On entre à travers un dessin agrandi de Félix Vallotton datant de 1899, qui s’intitule “Père, raconte-nous une histoire”. Alfred Dreyfus, crâne dégarni et regard absent, apparaît assis sur une chaise, deux enfants s’enroulent autour de lui. Il vient d’être à nouveau condamné pour trahison MAIS avec “circonstances atténuantes”. Dans
l’esprit de ce dessin, le Musée d’Art et d’Histoire du Judaïsme (mahJ) demande à Dreyfus de nous raconter son histoire, celle qu’il a relatée, analysée, revisitée. “Nous souhaitions remettre Dreyfus dans son histoire, lui redonner la place qui est la sienne, celle d’un héros pas d’une victime”, rappelle Philippe Oriol, directeur scientifique de la Maison Émile Zola-Musée Dreyfus et commissaire de l’exposition.
Près de vingt ans après une première exposition sur le combat pour la justice de Dreyfus, l’institution déplace son regard et “montre les évolutions de la recherche sur cette histoire, cette lumière nouvelle”, introduit Paul Salmona, le directeur du mahJ. En deux décennies, des documents endormis ont été exhumés par des historiens spécialistes du sujet, “la famille Dreyfus a surtout confié de nombreuses archives à différentes institutions. C’est une histoire qui s’écrit donc à partir d’archives”, précise Isabelle Cahn, conservatrice générale honoraire des peintures au musée d’Orsay et commissaire de l’exposition.

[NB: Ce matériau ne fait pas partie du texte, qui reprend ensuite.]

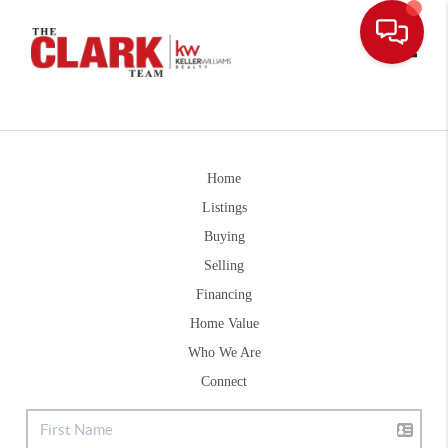
Toggle
Home
Listings
Buying
Selling
Financing
Home Value
Who We Are
Connect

Alfred Dreyfus naît en 1859 dans une famille alsacienne très intégrée à la société française. Ses parents, peu pratiquants, participent à l’écriture de leur époque. Sur les murs, on lit la voix de Dreyfus, un souvenir d’enfance: “Ma première impression triste a été la guerre de 1870. La paix conclue, mon père opta pour la nationalité française; nous dûmes quitter l’Alsace”. Son attachement pour la France décuple, cette guerre sera le point de départ de son engagement militaire.

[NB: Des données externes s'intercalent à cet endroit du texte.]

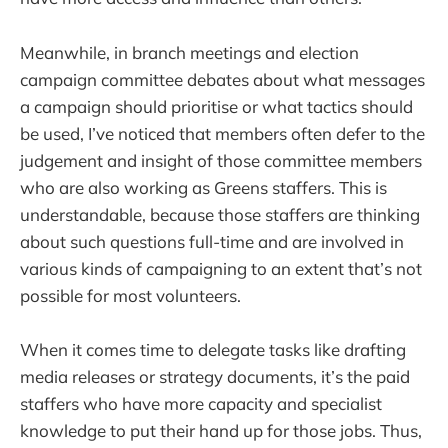
Meanwhile, in branch meetings and election
campaign committee debates about what messages
a campaign should prioritise or what tactics should
be used, I’ve noticed that members often defer to the
judgement and insight of those committee members
who are also working as Greens staffers. This is
understandable, because those staffers are thinking
about such questions full-time and are involved in
various kinds of campaigning to an extent that’s not
possible for most volunteers.
When it comes time to delegate tasks like drafting
media releases or strategy documents, it’s the paid
staffers who have more capacity and specialist
knowledge to put their hand up for those jobs. Thus,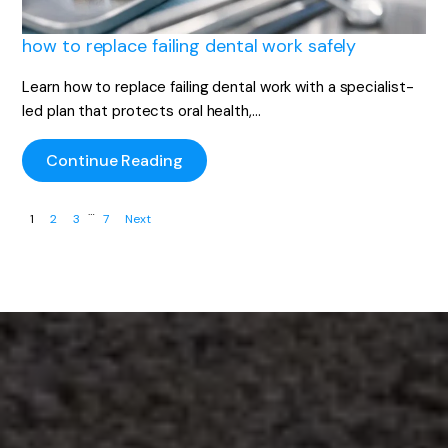
how to replace failing dental work safely
Learn how to replace failing dental work with a specialist-
led plan that protects oral health,…
Continue Reading
…
1
2
3
7
Next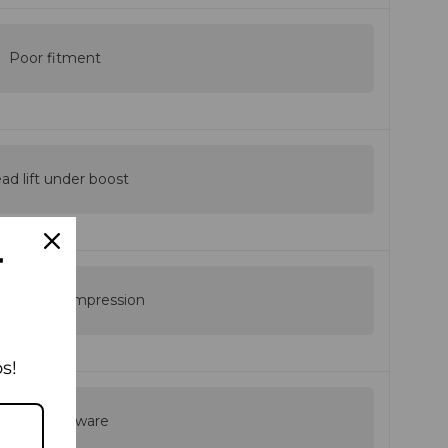
Poor fitment
ad lift under boost
T
nsistent compression
s!
Weak hardware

Les années passent: Dreyfus intègre Polytechnique en 1878, l’École supérieure de guerre en 1890 et l’état-major, le service le plus important de l’armée. Côté vie privée, tout roule: il se marie avec Lucie Hadamard et, ensemble, ils donnent naissance à deux enfants.

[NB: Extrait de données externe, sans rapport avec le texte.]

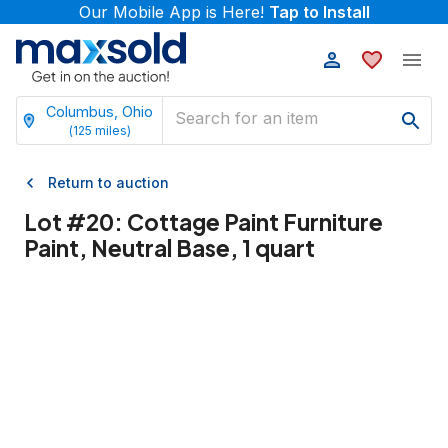
Our Mobile App is Here!
Tap to Install
Columbus, Ohio
(
125
miles)
Return to auction
Lot #
20
:
Cottage Paint Furniture
Paint, Neutral Base, 1 quart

Mais, dans quel contexte, l’ascension professionnelle de Dreyfus prend-elle racine? Est-ce bon d’être Juif en France? Y vit-on heureux? La France a été le premier pays d’Europe à accorder la citoyenneté française (en 1791) aux Juifs et à faire de l’égalité une espèce de réalité. Au XIXe siècle, des Juifs investissent non sans jalousie des mondes élitistes, inscrivent leur histoire dans celle de la France moderne. Mais, ne nous emballons pas. Il est bon de rappeler le contexte d’antisémitisme “cool”, “bien vu”: on se retrouve entre amis à des meetings antisémites (the place to be pour évoluer dans la société), des maisons d’édition se spécialisent dans la publication d’ouvrages antisémites, “La France juive” de Drumont (1886) devient un best-seller “qui appelle à un réveil patriotique gaulois”. Le brûlot se trouve dans l’exposition: Isabelle Cahn remarque ce sentiment étrange, celui de présenter des œuvres antisémites, de la propagande antijuive. Et, en même temps, n’est-ce pas le lieu de la contextualisation? On se penche sur le livre déjà ouvert pour discerner “les types juifs” dessinés: le nez est toujours proéminent chez ces personnages inventés. “Les Juifs ne sont grands que parce que nous sommes à genoux”, lit-on sur l’affiche d’un candidat antisémite. On continue? En 1871, Degas, dont on découvre l’antisémitisme (et, plus tard, ses convictions antidreyfusardes), a représenté côte à côte deux hommes, le général Mellinet et le grand rabbin Astruc, deux hommes qui ont participé à la création d’ambulances pour soigner les blessés de la Commune de Paris. Les traits du rabbin sont allongés, son regard semble trouble. Il s’agit d’une caricature, d’une exagération. Qui d’autre que des Juifs pour s’en indigner?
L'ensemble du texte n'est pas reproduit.